AT&T and Verizon requested the FCC to reject, or at a minimum, investigate the tariff filing, contending that Core was attempting to charge for “unnecessary work” and to “extract profit at IXCs’ expense” and that the tariff revisions ultimately will “permit Core to profit from 8YY arbitrage schemes and then allow Core to avoid any accountability for doing so.”

On May 6, 2021, the Commission suspended the tariff revisions for one day and launched an investigation.  It followed up on June 23, 2021, when it released an Order Designating Issues for Investigation in Docket 21-191.  The investigation will determine whether the tariff revisions concerning billing disputes, obligations regarding purportedly fraudulent traffic, obligations of customers cut off from service by Core, late payment fees, and 8YY database queries are consistent with the Act, the 8YY Access Charge Reform Order, and the Commission’s rules.

The other ongoing Commission action alleges access stimulation involving a Complaint filed by AT&T and Verizon against the CLEC Wide World.  The companies allege that Wide Voice carried out a scheme to preserve profits derived from access stimulation.  

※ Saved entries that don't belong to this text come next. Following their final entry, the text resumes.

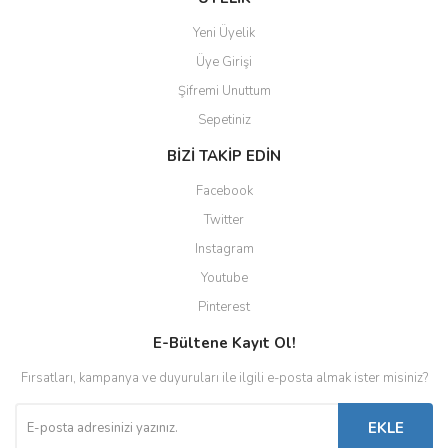
Yeni Üyelik
Üye Girişi
Şifremi Unuttum
Sepetiniz
BİZİ TAKİP EDİN
Facebook
Twitter
Instagram
Youtube
Pinterest
E-Bültene Kayıt Ol!
Fırsatları, kampanya ve duyuruları ile ilgili e-posta almak ister misiniz?
EKLE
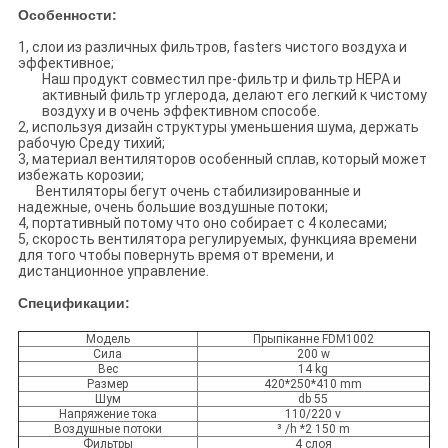
Особенности:
1, слои из различных фильтров, fasters чистого воздуха и
эффективное;
Наш продукт совместил пре-фильтр и фильтр HEPA и
активный фильтр углерода, делают его легкий к чистому
воздуху и в очень эффективном способе.
2, используя дизайн структуры уменьшения шума, держать
рабочую Среду тихий;
3, материал вентиляторов особенный сплав, который может
избежать корозии;
Вентиляторы бегут очень стабилизированные и
надежные, очень большие воздушные потоки;
4, портативный потому что оно собирает с 4 колесами;
5, скорость вентилятора регулируемых, функцияа времени
для того чтобы повернуть время от времени, и
дистанционное управление.
Спецификации:
Модель
Прыпіканне FDM1002
Сила
200 w
Вес
14 kg
Размер
420*250*410 mm
Шум
db 55
Напряжение тока
110/220 v
Воздушные потоки
³ /h *2 150 m
Фильтры
4 слоя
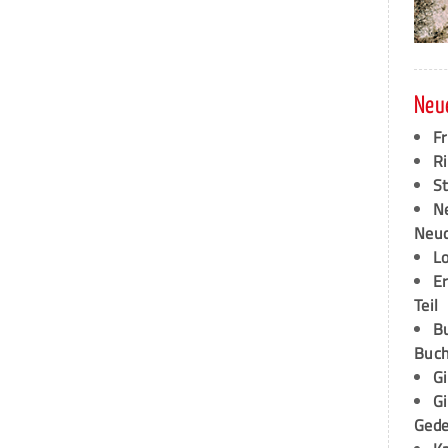
Neu
F
Ri
S
N
Neud
L
E
Teil
B
Buch
G
G
Ged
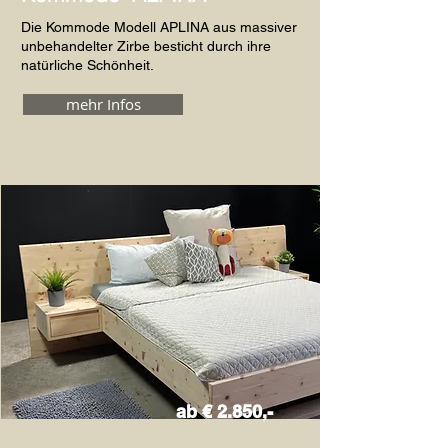
Die Kommode Modell APLINA aus massiver
unbehandelter Zirbe besticht durch ihre
natürliche Schönheit.
mehr Infos
ab € 2.850,-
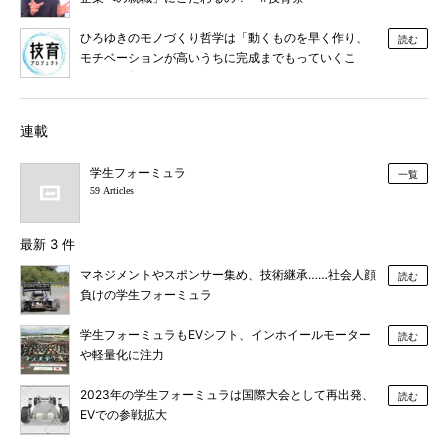
ひろゆきのモノづくり哲学は「動くものを早く作り、
読む
モチベーションが高いうちに完成までもっていくこ
と」 #技育祭 #ひろゆき
連載
学生フォーミュラ
一覧
59 Articles
最新 3 件
マネジメントやスポンサー集め、技術継承……社会人顔
読む
負けの学生フォーミュラ
学生フォーミュラもEVシフト、インホイールモーター
読む
や軽量化に注力
2023年の学生フォーミュラは国際大会として再出発、
読む
EVでの参戦拡大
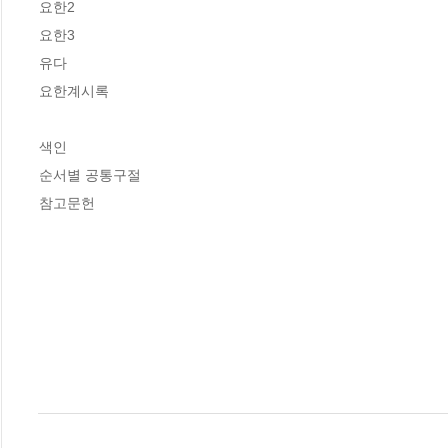
요한2

요한3

유다

요한계시록

색인

순서별 공통구절

참고문헌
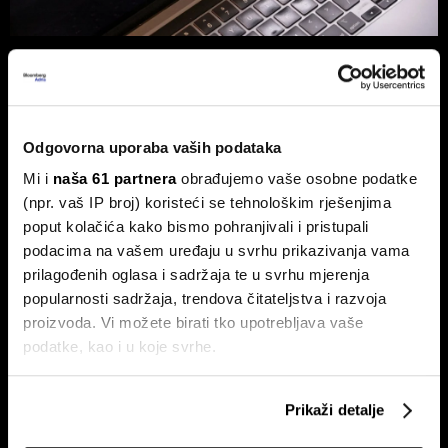
Hrvatska tvrtka prva u OpenAI
partnerskoj mreži - Tehnologija je
globalna, ali biznis je lokalan
Za partnere nije ključno samo tehničko znanje, već
Odgovorna uporaba vaših podataka
stvaranje mjerljivog poslovnog rezultata.
Mi i
naša 61 partnera
obrađujemo vaše osobne podatke
(npr. vaš IP broj) koristeći se tehnološkim rješenjima
poput kolačića kako bismo pohranjivali i pristupali
podacima na vašem uređaju u svrhu prikazivanja vama
prilagođenih oglasa i sadržaja te u svrhu mjerenja
popularnosti sadržaja, trendova čitateljstva i razvoja
proizvoda. Vi možete birati tko upotrebljava vaše
podatke, kao i u koje svrhe.
Hrvatska je izgradila mreže,
Od nekretnina do AI-ja: Uspon
sada mora digitalizirati
nove klase Xijevih 'štrebera' koji
Ako nam dopustite, također bismo htjeli:
poslovanje. Ovo su ključni
zgrću milijarde
Prikaži detalje
problemi - i rješenja
Prikupljati podatke o vašoj geografskoj lokaciji,
koji mogu biti precizni do radijusa od nekoliko metara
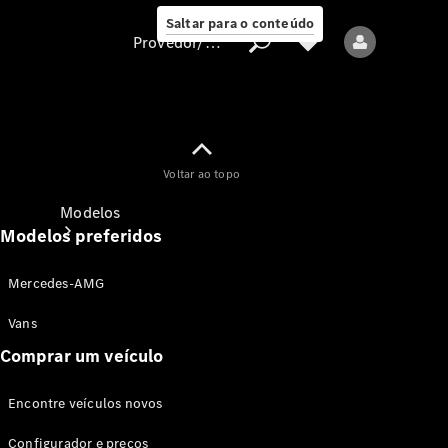
Saltar para o conteúdo
Provedor/proteção de dados
Provedor/proteção
Voltar ao topo
de dados
Modelos
Modelos preferidos
Mercedes-AMG
Vans
Comprar um veículo
Todos os modelos
Encontre veículos novos
Modelos elétricos
Configurador e preços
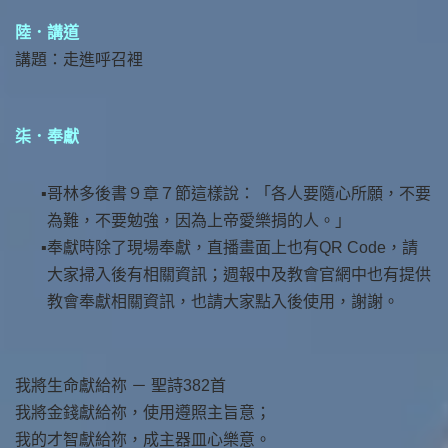
陸．講道
講題：走進呼召裡
柒．奉獻
哥林多後書９章７節這樣說：「各人要隨心所願，不要
為難，不要勉強，因為上帝愛樂捐的人。」
奉獻時除了現場奉獻，直播畫面上也有QR Code，請
大家掃入後有相關資訊；週報中及教會官網中也有提供
教會奉獻相關資訊，也請大家點入後使用，謝謝。
我將生命獻給祢 － 聖詩382首
我將金錢獻給祢，使用遵照主旨意；
我的才智獻給祢，成主器皿心樂意。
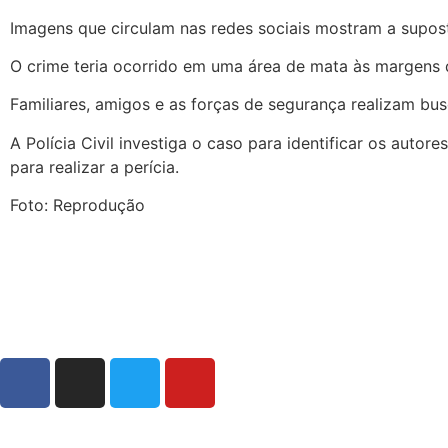
Imagens que circulam nas redes sociais mostram a supos
O crime teria ocorrido em uma área de mata às margens 
Familiares, amigos e as forças de segurança realizam busc
A Polícia Civil investiga o caso para identificar os autor
para realizar a perícia.
Foto: Reprodução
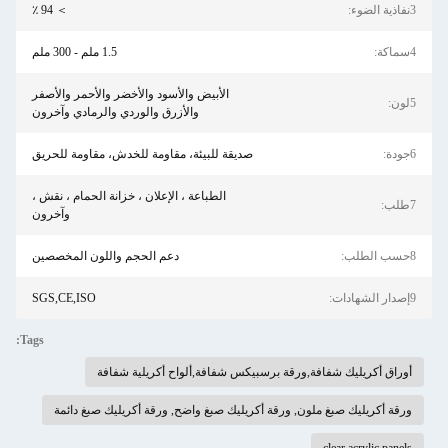
3نفاذية الضوء:
＞ 94 ٪
4سماكة:
1.5 ملم - 300 ملم
الأبيض والأسود والأخضر والأحمر والأصفر
5لون:
والأزرق والوردي والرمادي وآخرون
6جودة:
صديقة للبيئة، مقاومة للخدش، مقاومة للحريق
الطباعة ، الإعلان ، خزانة الحمام ، نقش ،
7طلب:
وآخرون
8حسب الطلب:
دعم الحجم واللون المخصصين
9إصدار الشهادات:
SGS,CE,ISO
Tags:
أوراق أكريليك شفافة,ورقة برسبيكس شفافة,ألواح أكريلية شفافة
ورقة أكريليك صبغ ملون, ورقة أكريليك صبغ واضح, ورقة أكريليك صبغ دائمة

In a Memorandum and Order (Order) in Docket 20-362, the FCC granted the Complaint, finding that Wide Voice rearranged traffic flows to circumvent the access stimulation rules, caused network congestion and call failure by rerouting large quantities of traffic, and attempted to force the IXCs to deliver traffic to a remote location that created no net public benefit as required by the Commission.  These actions violated section 201(b) of the Telecommunications Act which prohibits telecommunications carriers from engaging in unjust or unreasonable practices.  As a result, the Commission concluded that “Wide Voice may not bill AT&T and Verizon in connection with the traffic at issue in their Complaint and must refund any amounts the IXCs already have paid with respect thereto.”

While Wide World filed a Petition for Reconsideration of the Order on July 8, 2021, it is very unlikely to convince the FCC to change its opinion.  Moreover, with the DC Circuit Court’s recent affirmation of the Commission’s Access Stimulation Order hopefully fewer companies will attempt to bypass the rules.